Every now and then we have to insert a leap second because the Earth’s rotation is slowing down. Could we speed up Earth’s rotation, so that we do not need Leap Seconds?

—Anton (Berlin, Germany)

The Earth’s spin is slowing down. This is annoying.

One reason that it’s annoying is that it makes time standards more difficult. We already have way too many time standards, including:

This leads to all kinds of little headaches, particularly for programmers. For example, the clock in your smartphone’s GPS is 16 seconds out of sync with the phone’s system clock. This is because the system clock uses Coordinated Universal Time (which has leap seconds), but GPS time doesn’t. They were in sync in January of 1980 and probably never will be again.

Half a billion years ago (when the Earth was 4 billion years old, instead of 4.5), each day was 22 hours long instead of 24. The day has gotten longer because of tidal forces from the Moon.

Loosely speaking, here’s how tidal drag works: The Moon’s tides raise bulges in the Earth, but the Earth’s rotation moves those bulges out of line with the Moon. The Moon’s gravity tries to tug the bulges back into line, which exerts a twisting force on the Earth, slowing it down:

Strangely, the Earth is actually not slowing down as much as you’d expect from tidal drag. The biggest reason for the discrepancy is that during the last ice age, the continents were pushed down by the weight of the glaciers, and they’re still springing back into place. This has the effect of shifting mass toward the poles, closer to the axis of rotation:

This makes us spin faster—or, at least, keeps us from slowing down as quickly.

At the moment, each day is about 0.8 milliseconds longer than the 86,400 seconds it needs to be to avoid adding leap seconds.

This difference fluctuates over time based on weather and other effects (it’s actually shortened a bit since the early 1990s), although in the long run, it will definitely get larger as the Earth slows.

If we wanted to get rid of leap seconds, we’d need to keep the Earth spinning at a more constant rate. This means speeding up the Earth and shortening each day by about 0.8 milliseconds.

This is a tough problem. Here are a few things that won’t work:

Spinning counterclockwise in a chair. It temporarily alters the Earth’s rate of rotation, but not enough to matter.

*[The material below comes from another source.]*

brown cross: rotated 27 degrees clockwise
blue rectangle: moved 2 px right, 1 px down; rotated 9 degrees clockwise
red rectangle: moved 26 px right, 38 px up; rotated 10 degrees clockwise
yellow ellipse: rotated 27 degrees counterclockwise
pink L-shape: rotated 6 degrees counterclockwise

Putting rocket engines on the Equator. This won’t work because the exhaust would go into the atmosphere, which transmits the force back to the ground as wind drag—it’d be like making a bike go forward by pushing on the handlebars. If the engines were somehow mounted above the atmosphere, they’d be able to slow the Earth, but not by enough to accomplish our goal.

Triggering big earthquakes. This can alter the length of the day, but even those aren’t big enough to make a difference.

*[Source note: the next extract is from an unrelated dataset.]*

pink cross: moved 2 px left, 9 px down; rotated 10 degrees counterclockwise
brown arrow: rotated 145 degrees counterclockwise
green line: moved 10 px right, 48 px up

In the end, there’s only one solution: Hitting the Earth with asteroids.

Given enough time, we could send a spaceship (captained by an anti-Bruce Willis) to perform repeated flybys of a comet. Over time, the gravitational perturbation could steer the comet into a collision course with Earth. By hitting the Earth at the right angle, we would give it a push:

Even if the comet burns up in the atmosphere, its momentum is transmitted to the surface by wind drag (taking a matter of days). It takes about a decade for the core to sync up with the crust, so we’d have to plan the impact schedule carefully to avoid overshooting.

Here’s the bad news: To get enough spin, we have to hit the Earth with on the order of a billion liters of rock per second (several times the volumetric discharge rate of the Amazon). This adds up to about one six-mile dinosaur-killing asteroid every couple days. Humanity—and life—wouldn’t survive the bombardment long.

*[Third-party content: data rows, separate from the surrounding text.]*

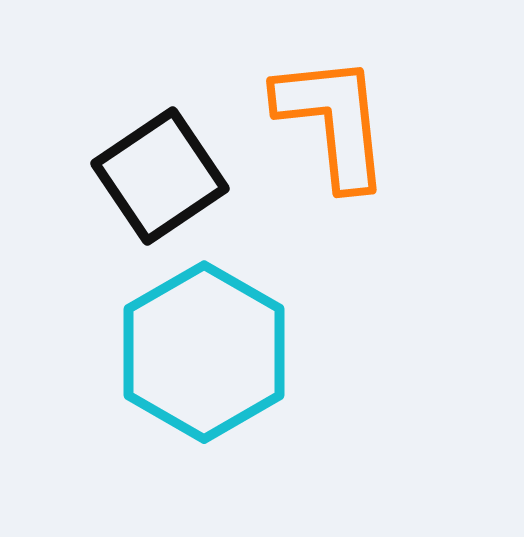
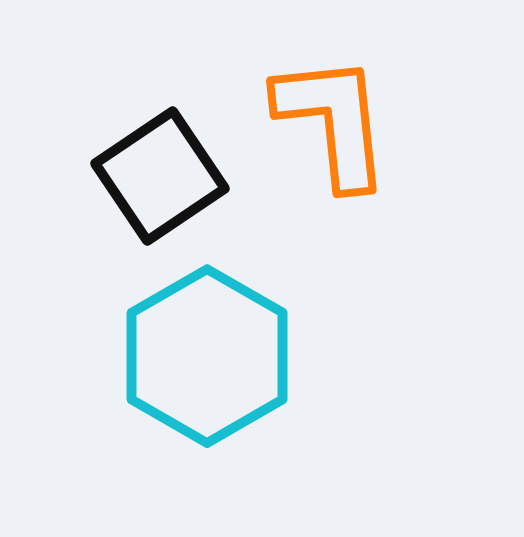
cyan hexagon: moved 3 px right, 4 px down
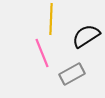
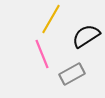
yellow line: rotated 28 degrees clockwise
pink line: moved 1 px down
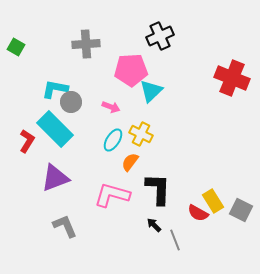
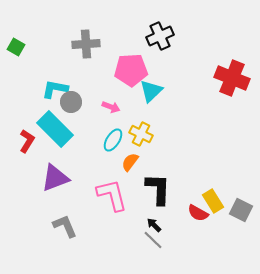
pink L-shape: rotated 60 degrees clockwise
gray line: moved 22 px left; rotated 25 degrees counterclockwise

What about a steady stream of smaller asteroids?

If asteroid B-612 in The Little Prince is four meters across and made of rock, we’d need an average of around fifty thousand of them to enter the atmosphere each second to keep up the pressure.

Unfortunately, the steady high-altitude meteor shower would deliver just as much energy to the atmosphere that daily giant impacts would, and the eventual death toll would be the same: Seven billion humans, plus four billion Little Princes per day.

But at least we could stop worrying about leap seconds.